Die Hersteller erkannten schnell, dass es weder Geld noch Ruhm brachte, die preisgünstigste verfügbare Version des Internets zu verkaufen, und Netbooks sind nach wie vor eine der letzten wirklichen Preisstrategien, die wir für Spitzentechnologie gesehen haben. In ähnlicher Weise gaben Unternehmen, Prosumer und Power-User, die nicht für ihre Preissensibilität bekannt waren, Netbooks schnell auf, als die nächste Generation dünner und leichter „Ultrabook“-Notebooks den Markt dominierte und größere Bildschirme, kleinere Rahmen, bessere Spezifikationen und die gleiche Konnektivität mit sich brachte .

Das Erbe der Netbooks

Rückblickend haben Netbooks ein deutliches Erbe hinterlassen, das wir noch heute spüren. Das Erbe der Netbooks reicht von Tablets, die Speicher und externe Konnektivität zugunsten der Akkulaufzeit ebenfalls gerne außer Acht ließen, bis hin zu Ultrabooks – Intels Versuch, die Dominanz der Macbook Air- und Macbook Pro-Linien von Apple Anfang 2010 zu erobern, indem es auf die dünnen und dünnen Geräte abzielte Segment der leichten Notebooks. ChromeOS hat auch Netbooks zu verdanken – einige der ursprünglichen Befürworter der Idee, Geräte erschwinglich zu halten, indem sie eine leichte Linux-Distribution anstelle eines sperrigeren Windows ausliefern. Vielleicht sagt es etwas aus, dass sich Chromebooks schon jetzt langsam in Richtung eines Premium-Endes des Marktes verlagert haben und viele der Funktionen integriert haben, die ursprünglich in ihren frühen Modellen fehlten.
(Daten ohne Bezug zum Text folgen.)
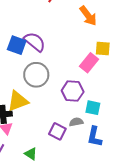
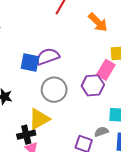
purple semicircle: (35, 42) -> (48, 56), turned -50
purple hexagon: (73, 91) -> (93, 85), moved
Letztendlich war das Netbook kein schlechtes Produkt. Es war einfach seiner Zeit voraus. Nur wenige Jahre später begann eine Revolution dünner und leichter Tablets und Notebooks, die auf der Leistung von Netbooks aufbaute und den Markt eroberte. Wenn man einen davon brauchte, waren sie großartig, und in der Tat waren einige Leute von ihren winzigen PCs begeistert. Aber für die meisten von uns waren sie das falsche Produkt zur falschen Zeit.